A couple of weeks ago, we adopted a pet.  His name is Mocha, and there has been a steep learning curve on everyone's part, including his.  He can now leap onto a rather high window seat in one bound, and trot along the back of the couch without falling most of the time and I think he now recognizes that the music stand is collapsable and he shouldn't jump on it.  The humans are learning that you can't just grab a bunny and pick it up, and that kevlar gloves are essential when you need to approach him when he's not in the mood.  (Do we remember the rabbit scene in Monty Python?  Yeah.  That.)

Today I'm home for the first time in a while and I had a peck of apples to make into applesauce.  So I dug out a baby gate and brought Mocha into the kitchen for the first time.  (He's litter trained and very good at it so I wasn't worried.)  He explored a fair amount while I cooked down the apples but once the motor on the food mill started going he stayed in a corner.  By the time I was ready to take him back, he was ready, too.  He didn't even try to run away when I went to pick him up.  I'm not sure he's going to want to repeat this adventure for a while but at least now we have another room in the house where he could roam.

I tried something different which was to try to put an entire peck of apples into one pot, so I'd cook some down and add some more.  It took way longer than if I'd just made 2 batches in series, so I won't be doing that again.  Regardless, I have 5 more quarts of applesauce and that might be it for the season; I won't know until I go back to the farm tomorrow and see if they have more apples.

Mocha likes almost any green we give him, especially arugula, so it's good that they have plenty in the farm share!

Thursday, October 4, 2012

What a Mess!

In today's farm share:  3 pounds of beets.  Add that to the beets I already had and I really needed to can some beets.  They take up way too much room in the fridge!

Since I have a bunch of pickled beets, I thought I'd try pressure canning them.  I used the standard recipe from the Ball Complete Book of Home Preserving and had 4 quarts' worth.  But one of the jars cracked in the canner, which was an unpleasant surprise.  It cleaned up surprisingly quickly, and since the jar broke cleanly I was able to salvage the beets and put them in the fridge to eat now.  I think I know what happened, too.  I ran out of boiling water when I was filling the jars and, in the time it took for me to boil more, the bulk of the jar cooled too much.  Then, when I put it in the canner, the water it went into was too hot and so the jar cracked along the base.  The bottom of the jar just split right off!

Wednesday, October 3, 2012

Changed My Mind

After juicing those Concord grapes I had about 3 pints of juice.  Enough to drink, not enough to can, and more than enough to make a batch of jelly.  I'd planned to leave it as juice, but I changed my mind.

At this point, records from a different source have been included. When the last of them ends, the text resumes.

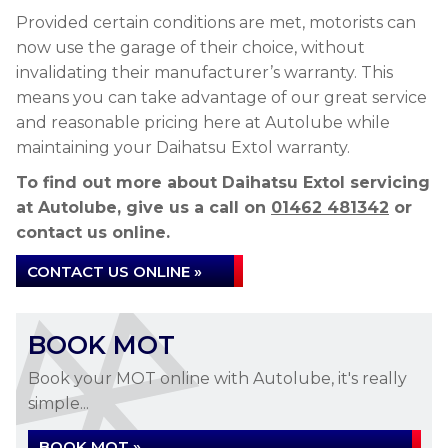
Provided certain conditions are met, motorists can
now use the garage of their choice, without
invalidating their manufacturer’s warranty. This
means you can take advantage of our great service
and reasonable pricing here at Autolube while
maintaining your Daihatsu Extol warranty.
To find out more about Daihatsu Extol servicing
at Autolube, give us a call on
01462 481342
or
contact us online.
CONTACT US ONLINE »
BOOK MOT
Book your MOT online with Autolube, it's really
simple...
BOOK MOT »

I decided I could add to the gift stash by making a batch of grape jelly which is such a terrific dark purple and it tastes soooo good!

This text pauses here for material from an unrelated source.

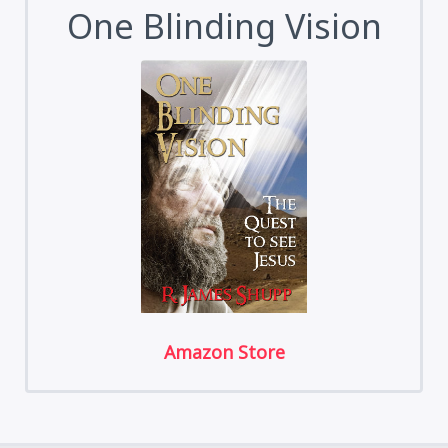
One Blinding Vision
Amazon Store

This time I used powdered pectin so the recipe called for 5 cups of juice and 7 cups of sugar.  I got 8 half-pint jars and 1 half-cup jar which is a good addition to the gift stash which, as you know, grows every year!  Last year I gave out about 50 or so jars of things, and this year promises to be no different.

Oh, yeah, and at the very last minute, while I was doing my 1-minute rolling boil, the doorbell rang.  I was hoping to ignore it but it rang again.  At 20 seconds left on the boil I turned off the stove and ran to the door and was greeted by a DHL driver who needed my signature.  For a box of tea.  Huh?